◆ **What you need to do**:
Quote the lines below exactly, from the one that holds "Pour optimiser la conversion, la sélection de" through the final line of the records, and only those.

[Records drawn from a dataset]
※ ※ ※

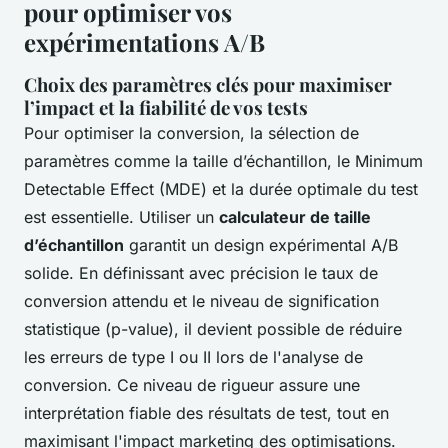
pour optimiser vos
expérimentations A/B
Choix des paramètres clés pour maximiser
l’impact et la fiabilité de vos tests
Pour optimiser la conversion, la sélection de
paramètres comme la taille d’échantillon, le Minimum
Detectable Effect (MDE) et la durée optimale du test
est essentielle. Utiliser un
calculateur de taille
d’échantillon
garantit un design expérimental A/B
solide. En définissant avec précision le taux de
conversion attendu et le niveau de signification
statistique (p-value), il devient possible de réduire
les erreurs de type I ou II lors de l'analyse de
conversion. Ce niveau de rigueur assure une
interprétation fiable des résultats de test, tout en
maximisant l'impact marketing des optimisations.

※ ※ ※

◆ **Response area**:
Pour optimiser la conversion, la sélection de
paramètres comme la taille d’échantillon, le Minimum
Detectable Effect (MDE) et la durée optimale du test
est essentielle. Utiliser un
calculateur de taille
d’échantillon
garantit un design expérimental A/B
solide. En définissant avec précision le taux de
conversion attendu et le niveau de signification
statistique (p-value), il devient possible de réduire
les erreurs de type I ou II lors de l'analyse de
conversion. Ce niveau de rigueur assure une
interprétation fiable des résultats de test, tout en
maximisant l'impact marketing des optimisations.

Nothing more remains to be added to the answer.